Que l’on ait affaire au secteur privé ou à des unités constituantes – faut-il choisir de “ tenir le gouvernail ou de ramer ”? De fait, le mot gouvernement a la même racine que gouvernail (Osborne & Gaebler, p. 25, 1992). Il est typique qu’un gouvernement central commence par diriger mais qu’influencé par les bureaucrates purs et durs recherchant pouvoir et autorité, il se mette à ramer. Une union sociale (ce qui est l’expression employée au Canada) est soumise à des contraintes importantes, surtout si un état fédéré y voit une gêne permanente. Toute entreprise doit être régie par des règles claires. Cependant, il est peu probable que les vieilles règles (ex. : la Constitution), même si elles ont été claires autrefois et cohérentes sur le plan interne, restent claires dans des réalités nouvelles et totalement différentes. Les tensions sont prévisibles quand un gouvernement central se pose en juge et en partie pour tout le reste de l’appareil gouvernemental. Une autre tentation (que le Canada a connue) pour le gouvernement est d’“ acheter des compétences ” en offrant de l’argent en dehors de son ressort. Les tensions s’accentuent lorsqu’à une date ultérieure, le palier fédéral met fin au financement (les coûts sont répercutés).

L’expérience canadienne montre que les états fédérés (les provinces) ne sont pas nécessairement entièrement responsables. J’en veux pour exemple la restriction du commerce interprovincial au Canada, malgré la clarté juridique depuis que le Canada existe en tant que nation fédérée et malgré le libellé de la Loi constitutionnelle de 1982. L’Accord de libre-échange (ALE) entre le Canada et les Etats-Unis est entré en vigueur le 1er janvier 1989. Cinq ans plus tard, il était élargi afin d’y inclure le Mexique dans le cadre de l’ALENA. Et le commerce intérieur canadien? Le pays se prive de gains importants sur le plan de la prospérité économique et l’intégrité du pays en tant que nation est menacée (Chambre de Commerce du Canada, 1996). Imaginez, si une province se sépare du Canada et adhère à l’ALENA, ses échanges avec les provinces canadiennes seront plus libres que lorsqu’elle faisait partie du Canada! Des efforts ont été consentis depuis 1982 pour régler les problèmes constitutionnels du Canada. Le plus récent est une initiative provinciale (Canada West Foundation, 1998). Mais l’entente reste difficile à conclure, fort probablement à cause d’une méfiance qui perdure.

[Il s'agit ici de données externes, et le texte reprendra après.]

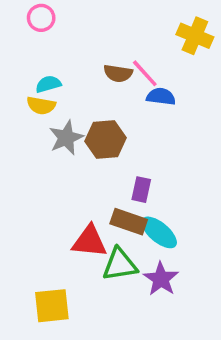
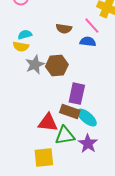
pink line: (145, 73) -> (92, 26), moved
purple rectangle: (141, 190) -> (77, 94), size x1.5
yellow square: (52, 306) -> (44, 158), moved

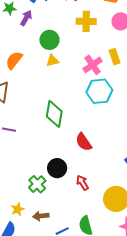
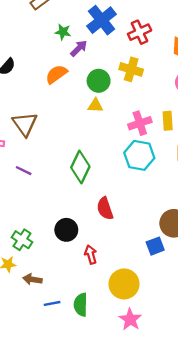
yellow cross: (86, 21) -> (131, 69), moved
orange semicircle: (14, 60) -> (56, 74), moved
green cross: (37, 184) -> (22, 240), moved, turned -30

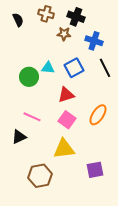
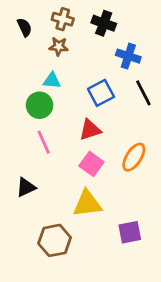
brown star: (64, 34) -> (59, 46), moved
cyan triangle: (48, 68) -> (52, 81), moved
pink line: (32, 117) -> (44, 142), moved, turned 42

Faut-il gérer le gouvernement comme une entreprise? Ou seulement en faisant preuve de sens des affaires? Certains claironneraient le triomphe du capitalisme et, de là, toutes les fédérations suivraient le dictum et tout irait pour le mieux dans le meilleur des mondes. D’autres, tout aussi extrêmes, mais à l’opposé d’un point de vue philosophique, sont convaincus que seul le gouvernement peut s’occuper des affaires publiques, ce qui laisse au secteur privé les reliefs du banquet économique. Dans quel pays ces deux extrêmes ont-ils fonctionné?

Henry Mintzberg explique que, dès lors que la société réussit, c’est le triomphe de l’équilibre (Mintzberg, HBR; mai-juin 1996 & ROB Magazine, octobre 1996). Il nomme cinq modèles de gouvernement : le gouvernement-machine, le gouvernement-réseau, le gouvernement-contrôleur du rendement, le gouvernement virtuel et le gouvernement-normatif et contrôleur. Tous ne sont pas décrits ici, mais l’important est qu’il n’existe pas de modèle meilleur que les autres! Un gouvernement bien géré, fédéral ou pas, utilise chacun d’entre eux. La démocratie a pour objet de veiller sur la liberté des personnes, pas sur celle des institutions. Ce qu’il faut, c’est un mélange éclectique optimal des modèles, ou un équilibre entre eux, selon les circonstances. L’équilibre est essentiel entre les différents secteurs de la société, ce qui comprend un équilibre entre les intérêts commerciaux et non commerciaux. Cet équilibre délicat mais substantiel doit résister aux changements dynamiques, tout particulièrement en cette ère de mondialisation Le présent document préconise logiquement un autre équilibre similaire, entre les différents paliers des gouvernements fédérés. Un gouvernement trop centralisé a tendance à souffrir d’une durcissement des artères mentales et il présente des risques parce que les erreurs inévitables s’amplifient généralement avec le temps et la distance. Le Programme énergétique national du Canada en est un parfait exemple. Pourtant, les gouvernements très décentralisés (surtout s’ils sont également chaotiques) ont tendance à commettre des erreurs et à conférer des pouvoirs excessifs à des fiefs balkanisés capables de contrarier la volonté d’une majorité mue par le bon sens. Là encore, au Canada, l’intransigeance de la Colombie-Britannique par rapport au libre-échange interprovincial fournit un exemple regrettable.

Le secteur privé --

Dans ce qui précède, il est souligné que, dans les relations avec les entreprises, le gouvernement peut user de persuasion ou de réglementation comme instruments de politique pour atteindre certains objectifs. Il peut aussi nationaliser des entreprises. Le secteur privé, dans ses relations avec le gouvernement, peut lui aussi utiliser la persuasion. Il dispose de moins de choix que le gouvernement. Ainsi, même en ce qui concerne la (dé)réglementation ou la privatisation, il ne peut que chercher à influer sur le gouvernement. Le rapport de force n’est pas symétrique. Les structures, les politiques et les styles de gouvernement influent considérablement sur les chances de succès du secteur privé. Le fait qu’il soit dans un état fédéré ou pas a son importance. Comme nous le faisions remarquer plus haut, aux fins du présent document, on part du principe qu’il s’agit d’une fédération.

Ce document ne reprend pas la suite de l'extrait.